Task description:
The entries below must be retyped in full. Keep every word the same.

Data in this exercise:
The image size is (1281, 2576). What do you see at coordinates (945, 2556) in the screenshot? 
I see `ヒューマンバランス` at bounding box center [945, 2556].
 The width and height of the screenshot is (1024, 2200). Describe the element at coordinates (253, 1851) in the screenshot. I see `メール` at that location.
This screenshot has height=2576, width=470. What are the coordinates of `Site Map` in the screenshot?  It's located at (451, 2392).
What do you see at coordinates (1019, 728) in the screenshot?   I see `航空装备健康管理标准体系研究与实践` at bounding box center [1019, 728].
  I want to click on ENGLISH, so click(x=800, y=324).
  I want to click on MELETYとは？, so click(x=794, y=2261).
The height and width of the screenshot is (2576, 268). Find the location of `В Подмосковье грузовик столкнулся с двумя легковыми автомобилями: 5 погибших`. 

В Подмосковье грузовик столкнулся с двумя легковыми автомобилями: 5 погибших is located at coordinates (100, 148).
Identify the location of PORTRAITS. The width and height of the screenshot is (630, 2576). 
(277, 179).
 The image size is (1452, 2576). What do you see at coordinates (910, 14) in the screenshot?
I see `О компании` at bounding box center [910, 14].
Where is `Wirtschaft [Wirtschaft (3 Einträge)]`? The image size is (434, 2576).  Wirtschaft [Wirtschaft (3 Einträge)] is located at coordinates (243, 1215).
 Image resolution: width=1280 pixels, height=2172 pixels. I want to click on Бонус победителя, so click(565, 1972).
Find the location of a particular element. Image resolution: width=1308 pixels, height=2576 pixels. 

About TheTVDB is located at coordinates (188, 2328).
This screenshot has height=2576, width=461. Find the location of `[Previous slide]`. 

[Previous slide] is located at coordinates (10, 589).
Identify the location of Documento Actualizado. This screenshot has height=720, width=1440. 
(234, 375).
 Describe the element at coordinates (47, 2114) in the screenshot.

Response:
The image size is (1281, 2576). What do you see at coordinates (945, 2556) in the screenshot? 
I see `ヒューマンバランス` at bounding box center [945, 2556].
 The width and height of the screenshot is (1024, 2200). Describe the element at coordinates (253, 1851) in the screenshot. I see `メール` at that location.
This screenshot has height=2576, width=470. What are the coordinates of `Site Map` in the screenshot?  It's located at (451, 2392).
What do you see at coordinates (1019, 728) in the screenshot?   I see `航空装备健康管理标准体系研究与实践` at bounding box center [1019, 728].
  I want to click on ENGLISH, so click(x=800, y=324).
  I want to click on MELETYとは？, so click(x=794, y=2261).
The height and width of the screenshot is (2576, 268). Find the location of `В Подмосковье грузовик столкнулся с двумя легковыми автомобилями: 5 погибших`. 

В Подмосковье грузовик столкнулся с двумя легковыми автомобилями: 5 погибших is located at coordinates (100, 148).
Identify the location of PORTRAITS. The width and height of the screenshot is (630, 2576). 
(277, 179).
 The image size is (1452, 2576). What do you see at coordinates (910, 14) in the screenshot?
I see `О компании` at bounding box center [910, 14].
Where is `Wirtschaft [Wirtschaft (3 Einträge)]`? The image size is (434, 2576).  Wirtschaft [Wirtschaft (3 Einträge)] is located at coordinates (243, 1215).
 Image resolution: width=1280 pixels, height=2172 pixels. I want to click on Бонус победителя, so click(565, 1972).
Find the location of a particular element. Image resolution: width=1308 pixels, height=2576 pixels. 

About TheTVDB is located at coordinates (188, 2328).
This screenshot has height=2576, width=461. Find the location of `[Previous slide]`. 

[Previous slide] is located at coordinates (10, 589).
Identify the location of Documento Actualizado. This screenshot has height=720, width=1440. 
(234, 375).
 Describe the element at coordinates (47, 2114) in the screenshot.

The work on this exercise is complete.